Henry Black and Ian
Who was Henry Black?
Henry Black was born in North Adelaide, in the then-British colony of South Australia in 1858. At the age of seven, he moved to Japan, where his father had become editor of an English-language newspaper serving the growing foreign settlement of Yokohama. Henry Black lived out the rest of his life in Japan, becoming a professional storyteller (Rakugoka) enthralling audiences with his adaptations of popular European novels. His life spanned all of the Meiji era (1868-1912) during which successive civilian governments instituted a series of constitutional and economic reforms touching-off far-reaching social changes and an on-going debate over the benefits of those changes.

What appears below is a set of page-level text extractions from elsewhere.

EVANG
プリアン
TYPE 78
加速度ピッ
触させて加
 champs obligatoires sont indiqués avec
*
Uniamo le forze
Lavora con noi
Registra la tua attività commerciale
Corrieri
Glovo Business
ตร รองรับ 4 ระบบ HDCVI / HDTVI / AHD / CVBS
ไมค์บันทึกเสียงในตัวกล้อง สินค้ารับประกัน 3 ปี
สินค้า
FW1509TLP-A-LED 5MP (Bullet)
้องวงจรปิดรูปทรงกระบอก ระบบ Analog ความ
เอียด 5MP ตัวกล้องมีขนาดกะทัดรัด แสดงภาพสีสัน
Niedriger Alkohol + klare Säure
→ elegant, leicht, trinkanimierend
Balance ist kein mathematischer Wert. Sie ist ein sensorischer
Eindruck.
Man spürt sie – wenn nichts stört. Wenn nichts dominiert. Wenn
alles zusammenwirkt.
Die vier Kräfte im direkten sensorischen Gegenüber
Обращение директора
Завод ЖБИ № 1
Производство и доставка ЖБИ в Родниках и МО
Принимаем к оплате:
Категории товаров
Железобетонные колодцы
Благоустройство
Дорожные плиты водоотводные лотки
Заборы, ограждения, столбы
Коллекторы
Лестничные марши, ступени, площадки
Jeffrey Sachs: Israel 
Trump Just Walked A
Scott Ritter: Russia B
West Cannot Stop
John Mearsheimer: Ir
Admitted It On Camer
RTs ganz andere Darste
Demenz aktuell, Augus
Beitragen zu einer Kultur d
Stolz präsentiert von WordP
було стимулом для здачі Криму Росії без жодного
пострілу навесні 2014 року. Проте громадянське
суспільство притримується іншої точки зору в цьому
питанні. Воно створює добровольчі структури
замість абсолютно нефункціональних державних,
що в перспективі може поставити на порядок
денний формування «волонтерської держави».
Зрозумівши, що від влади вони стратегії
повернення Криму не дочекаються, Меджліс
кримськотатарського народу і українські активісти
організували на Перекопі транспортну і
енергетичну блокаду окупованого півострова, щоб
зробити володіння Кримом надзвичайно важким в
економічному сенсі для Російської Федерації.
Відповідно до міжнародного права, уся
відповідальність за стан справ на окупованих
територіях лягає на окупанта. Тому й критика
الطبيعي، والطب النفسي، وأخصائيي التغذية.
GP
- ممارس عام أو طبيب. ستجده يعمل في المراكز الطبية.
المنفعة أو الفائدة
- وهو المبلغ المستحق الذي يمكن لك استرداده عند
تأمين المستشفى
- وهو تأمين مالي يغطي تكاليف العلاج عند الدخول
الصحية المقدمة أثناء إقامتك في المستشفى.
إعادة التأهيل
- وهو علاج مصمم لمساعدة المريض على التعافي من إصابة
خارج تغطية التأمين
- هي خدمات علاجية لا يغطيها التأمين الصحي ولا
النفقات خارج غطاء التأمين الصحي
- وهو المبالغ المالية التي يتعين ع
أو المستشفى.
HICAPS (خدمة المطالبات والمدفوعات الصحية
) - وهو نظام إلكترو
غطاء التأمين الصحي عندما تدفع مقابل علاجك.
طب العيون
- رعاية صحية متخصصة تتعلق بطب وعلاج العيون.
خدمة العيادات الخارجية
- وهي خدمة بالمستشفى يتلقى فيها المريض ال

|1853 and 1854||Commodore Matthew Calbraith Perry of the United States Navy came to Japan as part of a US government attempt to pressure Japan into opening its ports to trade.|
|1858||Henry Black Born in Adelaide|
|1865||Black Family move to Japan|
|1868||Meiji Era Starts|
|1872||Japan’s first street gaslights turned on in Bashamichi, Yokohama. First railroad opens between Yokohama and Shimbashi in Tokyo.|
|July 1876||Henry makes his first documented stage appearance in a performance of magic at Yoshikawa Theatre, Asakusa, in Tokyo.|
|December 1878||Henry spoke about Joan of Arc and the exiled pretender to the Scottish throne, Charles Edward Stuart, to audiences at Tomitake Theatre in Bashamichi, Yokohama, after being coached in the narrative arts by Shōrin Hakuen.
Sign for today’s Bashamichi
Station in Yokohama.
|June 1879 -January 1880||Henry, whose Japanese was by now excellent, joins his father to address meetings in Tokyo organised by societies affiliated with the Freedom and People’s Rights Movement.|
|April 1880||Police prevent Henry making speeches in the Odawara area on behalf of the Freedom and People’s Rights Movement. Henry retires to a hot spring in disgust.|
|11 June 1880||Henry’s father, John Reddie Black dies.|
|1886||Henry starts teaching English. Collaborates with a stenographer in the publication of an adaptive translation of Mary Braddon’s novel Flower and Weed as Kusaba no Tsuyu [Dew by the graveside].|
|1886||Publication of stenographic book version of Henry’s 1886 tale “Kusaba no tsuyu” [Dew by the Graveside] based on a novella by Mary Braddon.|
|September 1890||Henry affiliates with the San’yūha, a leading guild of storytellers. Embarks on a full-time career as a rakugoka specialising in stage and print adaptations of sensation fiction novels by British and French authors.|
|April 1893||Henry marries Aka Ishii to gain access to Japanese citizenship. A police report into his background finds that he is living with a male partner, Motokichi Takamatsu.|
|February 1904 – September 1905||Russo-Japanese War. Henry volunteers for military service, but is turned down on the grounds that he resembles a Russian.|
|21 August 1908||Henry attempts suicide while on a performance tour in Nishinomiya. Newspapers cite financial difficulties and waning popularity.|
|August 1910||Japan completes annexation of Korea.|
|30 July 1912||End of Meiji Era and start of Taisho Era.|
|1920s||Henry is living in Meguro, Tokyo, with his adopted son, Seikichi, Seikichi’s wife, Rosa, and their children.|
|1/September/1923||Great Kanto Earthquake|
|19/September/1923||Henry Black died in Japan.|
|1983||Ian McArthur encountered Henry Black in Monumenta Nipponica.|
|1992||Publication in Japanese of Ian’s book Kairakutei Burakku – wasurerareta nippon saiko no gaijin tarento 快楽亭ブラック 忘れられたニッポン最高の外人タレント (by Kodansha International – translation by Naito Makoto and Horiuchi Kumiko).
|1993||Ian McArthur acted as Henry Black in the play, Between, in Kashiwa, Saitama Prefecture.|
|2013||Publication in English of Henry Black – On Stage in Meiji Japan (by Ian McArthur, Monash University Publishing).